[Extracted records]

# # # # #

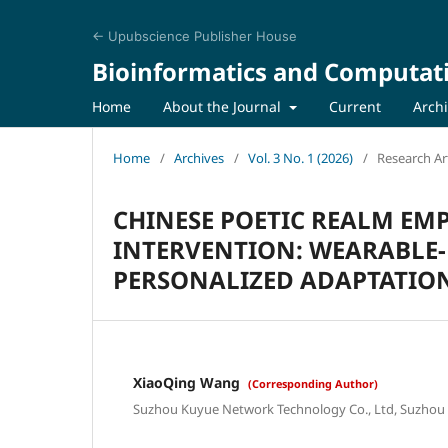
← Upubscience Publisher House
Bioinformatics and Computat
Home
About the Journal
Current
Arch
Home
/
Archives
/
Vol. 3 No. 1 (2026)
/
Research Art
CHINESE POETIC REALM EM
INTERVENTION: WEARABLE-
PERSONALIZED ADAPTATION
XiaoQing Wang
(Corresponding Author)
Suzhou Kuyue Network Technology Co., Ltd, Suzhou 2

# # # # #

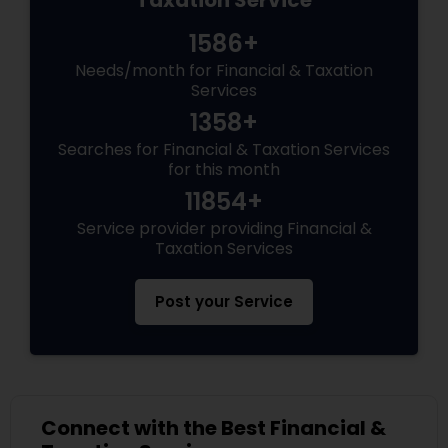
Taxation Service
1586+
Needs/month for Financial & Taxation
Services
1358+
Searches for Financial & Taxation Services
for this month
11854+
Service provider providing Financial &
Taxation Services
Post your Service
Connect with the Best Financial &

# # # # #

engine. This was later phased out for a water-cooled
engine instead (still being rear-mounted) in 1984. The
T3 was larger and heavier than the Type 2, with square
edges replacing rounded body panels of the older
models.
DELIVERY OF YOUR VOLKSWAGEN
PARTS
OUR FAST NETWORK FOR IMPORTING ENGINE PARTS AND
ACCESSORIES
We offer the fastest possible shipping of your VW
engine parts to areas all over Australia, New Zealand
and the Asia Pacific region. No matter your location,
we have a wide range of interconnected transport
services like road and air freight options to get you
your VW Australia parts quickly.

# # # # #

Description of the task: For this task, write out exactly the lines of the entries above, starting at the line with "Searches for Financial & Taxation Services" and ending at the line with "Connect with the Best Financial &", both included, and no others.

Response to the task:
Searches for Financial & Taxation Services
for this month
11854+
Service provider providing Financial &
Taxation Services
Post your Service
Connect with the Best Financial &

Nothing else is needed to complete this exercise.